--- TASK TO CARRY OUT ---
Only the lines from the start of the data to the line containing "Jouw scooter verzekeren", both included, should be output, exactly and without pictures.

--- Transcribed page contents ---

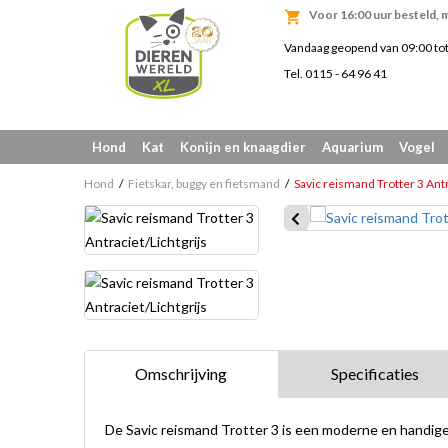
Voor 16:00 uur besteld, 
Vandaag geopend van 09:00 to
Tel. 0115 - 64 96 41
Hond
Kat
Konijn en knaagdier
Aquarium
Vogel
Hond
Fietskar, buggy en fietsmand
Savic reismand Trotter 3 Antr
Omschrijving
Specificaties
De Savic reismand Trotter 3 is een moderne en handige 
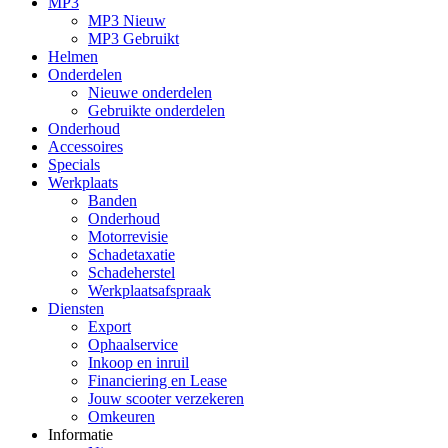
MP3
MP3 Nieuw
MP3 Gebruikt
Helmen
Onderdelen
Nieuwe onderdelen
Gebruikte onderdelen
Onderhoud
Accessoires
Specials
Werkplaats
Banden
Onderhoud
Motorrevisie
Schadetaxatie
Schadeherstel
Werkplaatsafspraak
Diensten
Export
Ophaalservice
Inkoop en inruil
Financiering en Lease
Jouw scooter verzekeren
Omkeuren
Informatie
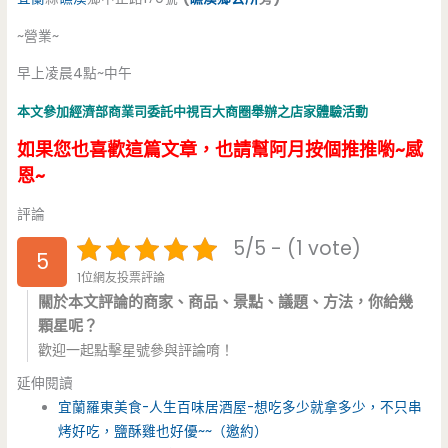
~營業~
早上凌晨4點~中午
本文參加經濟部商業司委託中視百大商圈舉辦之店家體驗活動
如果您也喜歡這篇文章，也請幫阿月按個推推喲~感
恩~
評論
5/5 - (1 vote)
5
1位網友投票評論
關於本文評論的商家、商品、景點、議題、方法，你給幾
顆星呢？
歡迎一起點擊星號參與評論唷！
延伸閱讀
宜蘭羅東美食-人生百味居酒屋-想吃多少就拿多少，不只串
烤好吃，鹽酥雞也好優~~（邀約）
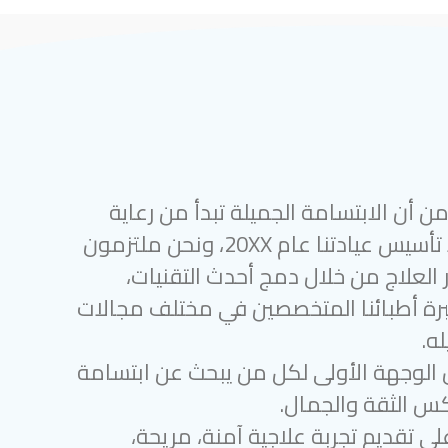
 أن الابتسامة الجميلة تبدأ من رعاية
أسنان متميزة. منذ تأسيس عيادتنا عام 20XX، ونحن ملتزمون
 العلاج من خلال دمج أحدث التقنيات،
رة أطبائنا المتخصصين في مختلف مجالات
ه.
 الوجهة الأولى لكل من يبحث عن ابتسامة
س الثقة والجمال.
لى تقديم تجربة علاجية آمنة، مريحة،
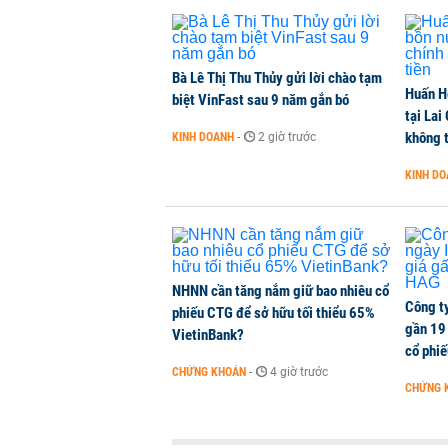
Dòng tiền ngoại bất ngờ trở lại T
CHỨNG KHOÁN
-
1 phút trước
Bà Lê Thị Thu Thủy gửi lời chào tạm
Huấn H
Kiến nghị đưa người bán hàng onl
biệt VinFast sau 9 năm gắn bó
tại Lai
THỜI SỰ
-
1 phút trước
không t
KINH DOANH
-
2 giờ trước
KINH D
TikToker Khánh Sky, Vua Quạt, Hồ
KINH DOANH
-
3 phút trước
NHNN cần tăng nắm giữ bao nhiêu cổ
Công t
phiếu CTG để sở hữu tối thiểu 65%
gần 19 
VietinBank?
cổ phi
CHỨNG KHOÁN
-
4 giờ trước
CHỨNG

--- WRITTEN RESPONSE ---
Voor 16:00 uur besteld, 
Vandaag geopend van 09:00 to
Tel. 0115 - 64 96 41
Hond
Kat
Konijn en knaagdier
Aquarium
Vogel
Hond
Fietskar, buggy en fietsmand
Savic reismand Trotter 3 Antr
Omschrijving
Specificaties
De Savic reismand Trotter 3 is een moderne en handige 
MP3
MP3 Nieuw
MP3 Gebruikt
Helmen
Onderdelen
Nieuwe onderdelen
Gebruikte onderdelen
Onderhoud
Accessoires
Specials
Werkplaats
Banden
Onderhoud
Motorrevisie
Schadetaxatie
Schadeherstel
Werkplaatsafspraak
Diensten
Export
Ophaalservice
Inkoop en inruil
Financiering en Lease
Jouw scooter verzekeren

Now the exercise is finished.